== ACTIVITY ==
Go over the records and copy every line with the string "Mockup".

Items listed in a dataset
•••••
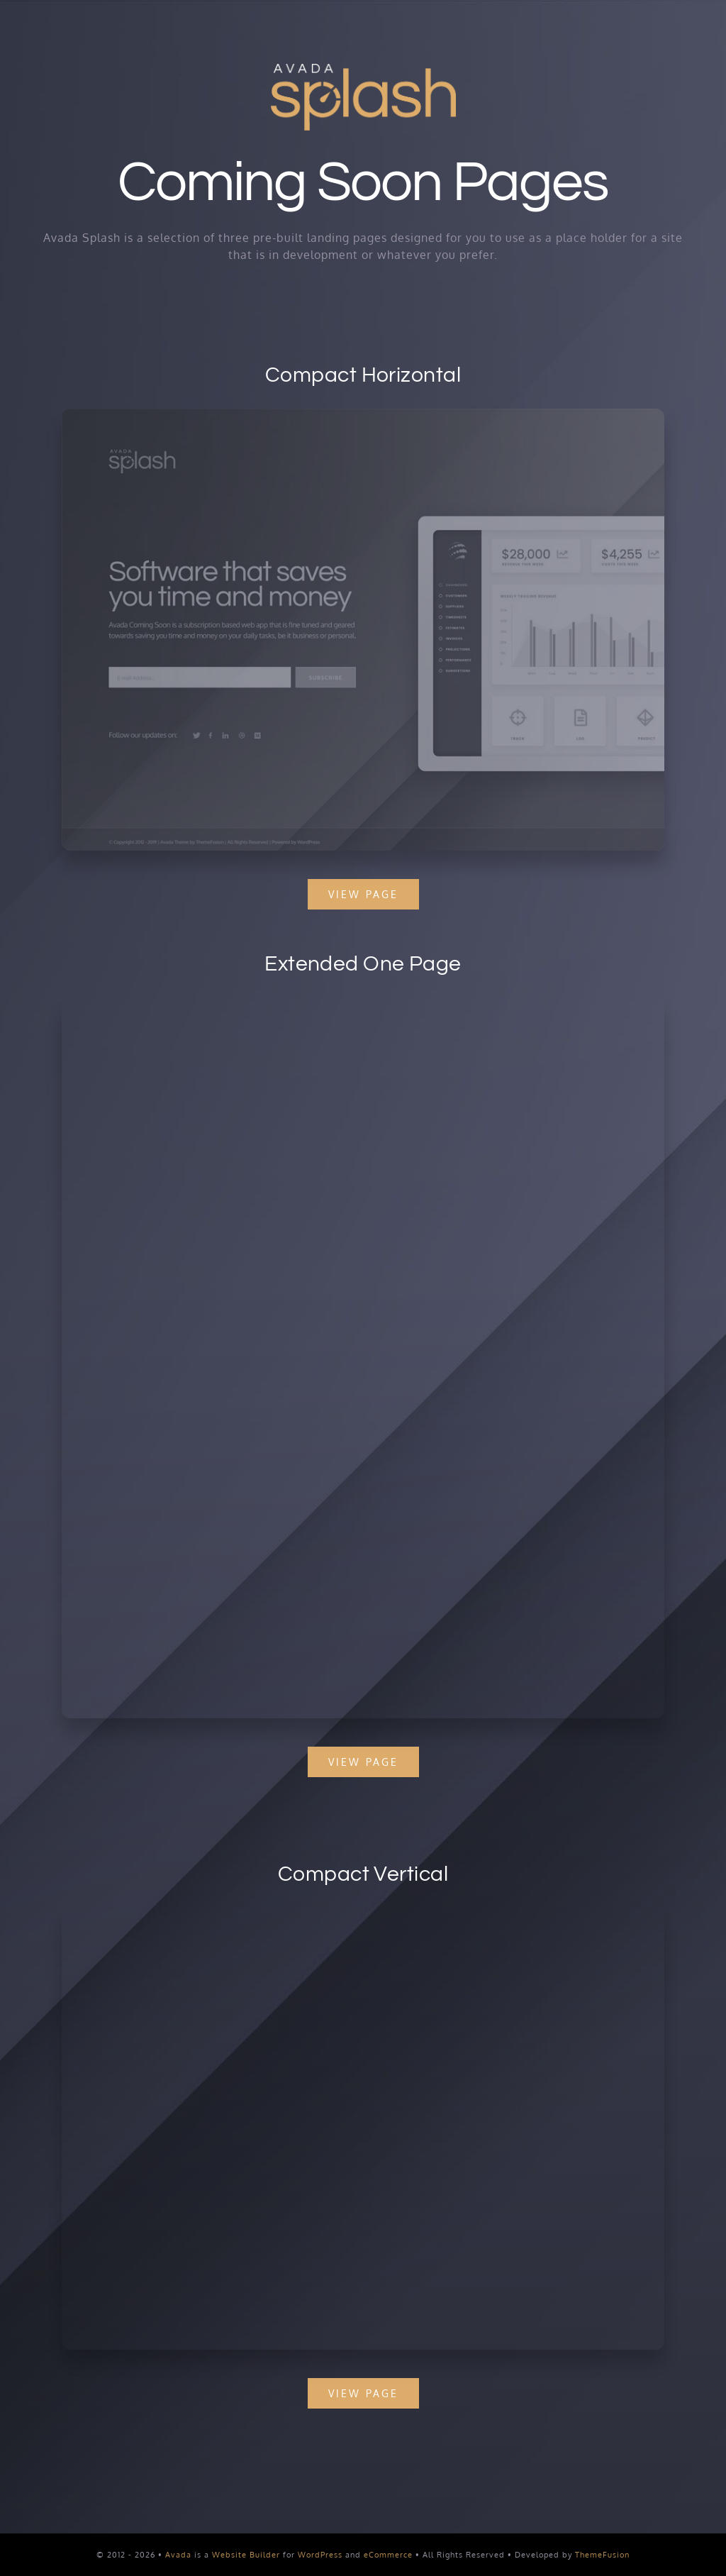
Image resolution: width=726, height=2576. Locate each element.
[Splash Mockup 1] (374, 1913)
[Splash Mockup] (363, 1012)
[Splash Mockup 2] (360, 414)
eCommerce (388, 2555)
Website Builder (246, 2555)
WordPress (320, 2555)
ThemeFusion (602, 2555)
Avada (178, 2555)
•••••
== EXERCISE SOLUTION ==
[Splash Mockup 1] (374, 1913)
[Splash Mockup] (363, 1012)
[Splash Mockup 2] (360, 414)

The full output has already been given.